Jilid Satu: Bulan Bersinar Bab Tujuh Puluh Lima: Labirin Kebingungan
Melihat sesuatu lebih meyakinkan daripada mendengar.
Banyak hal memang demikian, cukup dengan melihat atau membiarkan orang lain melihat, tanpa perlu memikirkan perubahan setelah itu.
Di Gunung Bayangan, suasana yang sejak tadi tenang tiba-tiba menjadi hidup saat seekor kelinci abu-abu berlari dan melarikan diri.
Kaki-kakinya yang pendek menghentak salju dengan kecepatan tinggi, meninggalkan jejak demi jejak, berusaha bangkit lalu kembali berlari.
Tampaknya medan seolah lebih memihak sang pemburu yang mengintai di udara.
Kelinci itu berlari sekuat tenaga, mungkin memang diciptakan untuk melarikan diri.
Satu berjuang demi hidup, satu hanya mencari makan, tapi itu tak berarti si pelari selalu bisa bertahan.
Kalau begitu, mungkin tak lama lagi tak perlu lagi melarikan diri; karena yang memburu akhirnya akan kelaparan dan mati.
Seiring kegaduhan di sekeliling, puncak bersalju mulai bergemuruh.
Jauh di atas sebuah pohon besar yang penuh salju, sebelumnya sunyi total.
Dengan lari kelinci abu-abu dan burung elang yang menyambar, salju di dahan mulai berjatuhan ke tanah.
Salju ringan, jatuhnya jauh lebih lambat daripada burung pemangsa itu.
Lapisan salju terlepas, membuka sebuah lubang; seekor tupai kecil dengan hati-hati mengintip dari dalam.
Ia memandang kelinci yang berlari di salju demi hidupnya, dalam hati tak tahan mengumpat bodoh, di saat seperti ini masih berani menampakkan diri.
Setelah merasa aman, ia turun dari pohon, batang yang tertutup salju segera memperlihatkan jejak panjatannya dari atas ke bawah.
Di bawah pegunungan yang tertutup salju, ia ingat jelas tempat biji pinus yang jatuh sebelum salju turun.
Dua cakar kecilnya mengais-ngais di salju, tubuhnya cepat tertimbun.

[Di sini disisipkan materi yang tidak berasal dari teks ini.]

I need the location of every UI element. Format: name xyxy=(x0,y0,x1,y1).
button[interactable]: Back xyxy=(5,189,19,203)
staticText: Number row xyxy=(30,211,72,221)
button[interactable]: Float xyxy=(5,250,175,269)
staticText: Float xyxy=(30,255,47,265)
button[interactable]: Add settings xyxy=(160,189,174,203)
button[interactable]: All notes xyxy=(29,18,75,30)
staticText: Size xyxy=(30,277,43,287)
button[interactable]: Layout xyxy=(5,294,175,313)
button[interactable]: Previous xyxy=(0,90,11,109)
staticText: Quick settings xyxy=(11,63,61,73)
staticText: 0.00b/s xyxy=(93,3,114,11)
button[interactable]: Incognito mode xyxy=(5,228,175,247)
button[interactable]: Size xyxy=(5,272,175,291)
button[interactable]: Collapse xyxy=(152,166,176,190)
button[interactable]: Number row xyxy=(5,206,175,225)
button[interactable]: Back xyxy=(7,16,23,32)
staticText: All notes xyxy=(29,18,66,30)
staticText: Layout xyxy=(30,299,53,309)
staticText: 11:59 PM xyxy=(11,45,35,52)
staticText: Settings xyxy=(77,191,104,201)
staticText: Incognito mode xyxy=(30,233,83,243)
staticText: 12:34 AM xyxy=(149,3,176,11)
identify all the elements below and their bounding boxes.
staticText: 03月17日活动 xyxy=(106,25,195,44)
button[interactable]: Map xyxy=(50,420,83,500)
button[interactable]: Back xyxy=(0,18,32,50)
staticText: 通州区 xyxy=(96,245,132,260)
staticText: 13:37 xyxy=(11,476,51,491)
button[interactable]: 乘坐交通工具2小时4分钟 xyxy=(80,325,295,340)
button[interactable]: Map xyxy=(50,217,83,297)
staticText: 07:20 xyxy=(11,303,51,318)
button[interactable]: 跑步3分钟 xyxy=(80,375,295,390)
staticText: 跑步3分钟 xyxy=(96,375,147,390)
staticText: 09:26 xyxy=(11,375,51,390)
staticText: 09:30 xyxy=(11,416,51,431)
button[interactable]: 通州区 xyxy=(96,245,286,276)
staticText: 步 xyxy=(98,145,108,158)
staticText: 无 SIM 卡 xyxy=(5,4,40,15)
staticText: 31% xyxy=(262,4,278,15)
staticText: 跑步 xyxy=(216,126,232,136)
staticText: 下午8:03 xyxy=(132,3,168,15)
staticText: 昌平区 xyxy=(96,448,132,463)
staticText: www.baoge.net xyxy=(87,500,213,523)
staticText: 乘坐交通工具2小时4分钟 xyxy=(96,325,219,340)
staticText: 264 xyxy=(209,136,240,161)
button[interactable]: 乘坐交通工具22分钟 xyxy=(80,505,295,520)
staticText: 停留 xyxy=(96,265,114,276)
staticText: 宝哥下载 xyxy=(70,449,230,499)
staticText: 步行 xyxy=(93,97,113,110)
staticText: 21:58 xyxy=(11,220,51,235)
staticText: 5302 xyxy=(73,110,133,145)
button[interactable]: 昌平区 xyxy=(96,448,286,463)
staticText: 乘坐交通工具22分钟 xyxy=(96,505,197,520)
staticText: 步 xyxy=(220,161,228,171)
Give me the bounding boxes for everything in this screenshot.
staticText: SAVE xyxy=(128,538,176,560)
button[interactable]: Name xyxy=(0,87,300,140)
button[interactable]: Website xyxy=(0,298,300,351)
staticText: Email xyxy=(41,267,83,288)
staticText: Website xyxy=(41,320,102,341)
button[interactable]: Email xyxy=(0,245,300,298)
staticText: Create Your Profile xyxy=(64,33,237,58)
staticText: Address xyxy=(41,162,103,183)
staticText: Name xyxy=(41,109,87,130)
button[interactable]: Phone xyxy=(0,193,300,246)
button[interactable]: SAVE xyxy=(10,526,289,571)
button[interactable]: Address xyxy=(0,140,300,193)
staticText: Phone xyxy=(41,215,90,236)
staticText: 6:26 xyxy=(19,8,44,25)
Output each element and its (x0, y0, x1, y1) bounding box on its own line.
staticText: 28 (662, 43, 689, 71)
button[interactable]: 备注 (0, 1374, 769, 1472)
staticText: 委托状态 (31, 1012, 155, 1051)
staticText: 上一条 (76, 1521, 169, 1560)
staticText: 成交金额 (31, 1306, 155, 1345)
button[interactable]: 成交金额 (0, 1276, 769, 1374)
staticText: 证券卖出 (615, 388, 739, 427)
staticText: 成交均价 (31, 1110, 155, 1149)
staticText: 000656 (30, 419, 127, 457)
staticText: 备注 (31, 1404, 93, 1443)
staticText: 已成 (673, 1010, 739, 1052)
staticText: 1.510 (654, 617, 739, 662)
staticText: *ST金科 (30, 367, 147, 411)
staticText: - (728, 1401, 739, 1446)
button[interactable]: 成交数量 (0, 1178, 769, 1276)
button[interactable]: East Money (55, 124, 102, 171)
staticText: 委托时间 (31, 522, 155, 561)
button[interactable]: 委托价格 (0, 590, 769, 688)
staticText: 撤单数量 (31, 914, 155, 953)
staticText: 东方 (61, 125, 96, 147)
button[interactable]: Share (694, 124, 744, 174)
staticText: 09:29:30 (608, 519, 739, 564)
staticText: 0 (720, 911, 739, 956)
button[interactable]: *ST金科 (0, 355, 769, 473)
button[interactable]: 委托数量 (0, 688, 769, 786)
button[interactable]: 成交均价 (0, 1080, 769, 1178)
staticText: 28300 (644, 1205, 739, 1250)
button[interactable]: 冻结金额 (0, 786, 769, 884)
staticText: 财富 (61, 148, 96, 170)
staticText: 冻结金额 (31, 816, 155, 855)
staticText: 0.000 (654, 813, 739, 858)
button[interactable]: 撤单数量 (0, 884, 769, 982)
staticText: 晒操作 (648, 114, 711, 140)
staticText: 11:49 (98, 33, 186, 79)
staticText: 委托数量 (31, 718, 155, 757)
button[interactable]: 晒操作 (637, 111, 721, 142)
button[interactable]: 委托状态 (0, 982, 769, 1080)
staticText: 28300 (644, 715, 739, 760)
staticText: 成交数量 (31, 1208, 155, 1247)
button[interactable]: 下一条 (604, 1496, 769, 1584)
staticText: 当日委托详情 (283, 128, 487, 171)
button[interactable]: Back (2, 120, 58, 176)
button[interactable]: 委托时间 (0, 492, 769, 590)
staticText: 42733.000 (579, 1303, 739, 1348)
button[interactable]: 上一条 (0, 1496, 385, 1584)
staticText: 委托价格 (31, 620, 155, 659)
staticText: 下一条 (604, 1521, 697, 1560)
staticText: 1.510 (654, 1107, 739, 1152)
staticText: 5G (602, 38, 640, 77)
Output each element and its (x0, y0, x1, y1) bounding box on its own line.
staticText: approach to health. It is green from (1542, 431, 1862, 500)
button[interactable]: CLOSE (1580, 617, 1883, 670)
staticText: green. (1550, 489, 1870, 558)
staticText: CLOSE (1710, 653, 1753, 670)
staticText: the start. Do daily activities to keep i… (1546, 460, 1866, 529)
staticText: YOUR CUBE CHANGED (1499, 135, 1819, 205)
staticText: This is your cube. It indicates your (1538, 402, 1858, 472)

Sesekali ia mengintip ke sekeliling, lalu kembali menyelam ke dalam salju.
Kantung pipinya sudah membesar, namun masih belum puas, naik turun pohon tanpa lelah, mengingat persediaan di sarangnya, gerakannya makin lincah.
Tak jauh dari situ, seekor musang kurus baru keluar dari lubangnya, diam-diam mendekat, tubuh kuningnya melekat pada salju, bahkan suara gesekan pun tak terdengar.
Di puncak pohon, seekor hamster mengawasi musang itu, berusaha menyembunyikan dirinya, mata tikusnya sesekali melirik lubang pohon yang penuh makanan, walau tak bisa berekspresi, mudah ditebak ia sangat menginginkan.
Di pegunungan, adegan seperti ini terus terjadi, hanya saja tanpa kehadiran burung elang, semua makhluk jadi lebih berani.
Elang selalu bisa menangkap mangsa, kalau tidak ia tak akan bertahan hidup, tapi juga sering melewatkan banyak mangsa, jadi semua berharap bisa jadi yang luput.
Kelinci abu-abu itu tampak berbeda, tak ada yang tahu apa tujuannya.
Ia tak tampak sedang mencari makan, geraknya terlalu berani, sangat ceroboh.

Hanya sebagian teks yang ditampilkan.